EXERCISE DESCRIPTION: Identify the line in which "GeoTiff of NEXRAD base reflectivity" appears, then reproduce that line and all remaining lines of the records word for word.

※

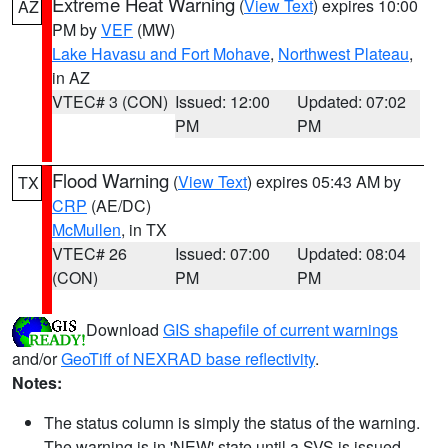
Extreme Heat Warning
(
View Text
) expires 10:00
AZ
PM by
VEF
(MW)
Lake Havasu and Fort Mohave
,
Northwest Plateau
,
in AZ
VTEC# 3 (CON)
Issued: 12:00
Updated: 07:02
PM
PM
Flood Warning
(
View Text
) expires 05:43 AM by
TX
CRP
(AE/DC)
McMullen
, in TX
VTEC# 26
Issued: 07:00
Updated: 08:04
(CON)
PM
PM
Download
GIS shapefile of current warnings
and/or
GeoTiff of NEXRAD base reflectivity
.
Notes:
The status column is simply the status of the warning.
The warning is in 'NEW' state until a SVS is issued,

※

TASK RESPONSE:
GeoTiff of NEXRAD base reflectivity
.
Notes:
The status column is simply the status of the warning.
The warning is in 'NEW' state until a SVS is issued,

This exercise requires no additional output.